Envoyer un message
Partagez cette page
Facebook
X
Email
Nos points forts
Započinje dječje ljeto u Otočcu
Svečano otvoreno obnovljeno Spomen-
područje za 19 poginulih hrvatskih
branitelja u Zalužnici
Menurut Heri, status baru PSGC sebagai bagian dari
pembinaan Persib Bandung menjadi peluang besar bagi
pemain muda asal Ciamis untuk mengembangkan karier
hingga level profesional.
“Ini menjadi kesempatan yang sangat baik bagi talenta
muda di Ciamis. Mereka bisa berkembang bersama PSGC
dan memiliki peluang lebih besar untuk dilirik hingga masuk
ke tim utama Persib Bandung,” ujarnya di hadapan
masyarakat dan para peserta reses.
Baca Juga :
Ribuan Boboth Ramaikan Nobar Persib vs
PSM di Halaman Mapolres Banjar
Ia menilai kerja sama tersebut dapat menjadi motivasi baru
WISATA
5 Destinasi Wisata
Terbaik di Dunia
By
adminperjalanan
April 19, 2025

******

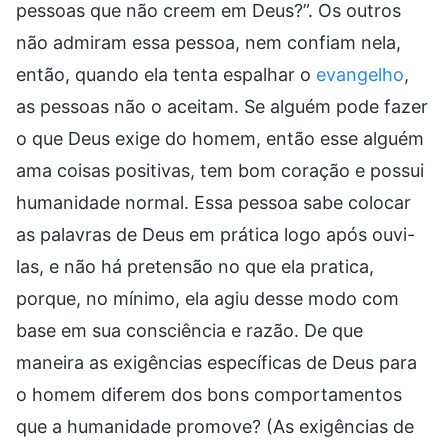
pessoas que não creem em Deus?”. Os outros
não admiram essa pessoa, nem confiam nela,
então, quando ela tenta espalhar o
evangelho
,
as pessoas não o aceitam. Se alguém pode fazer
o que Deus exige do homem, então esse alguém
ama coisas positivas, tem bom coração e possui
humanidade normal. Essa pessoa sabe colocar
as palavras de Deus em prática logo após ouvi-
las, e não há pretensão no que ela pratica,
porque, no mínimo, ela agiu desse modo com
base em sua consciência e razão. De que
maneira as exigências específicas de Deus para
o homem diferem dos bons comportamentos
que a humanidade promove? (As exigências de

******

Return the span of lines in the data above that opens at the line with "las, e não há" and closes at the line with "que a humanidade promove? (As exigências de", exactly, ends included, nothing else.

las, e não há pretensão no que ela pratica,
porque, no mínimo, ela agiu desse modo com
base em sua consciência e razão. De que
maneira as exigências específicas de Deus para
o homem diferem dos bons comportamentos
que a humanidade promove? (As exigências de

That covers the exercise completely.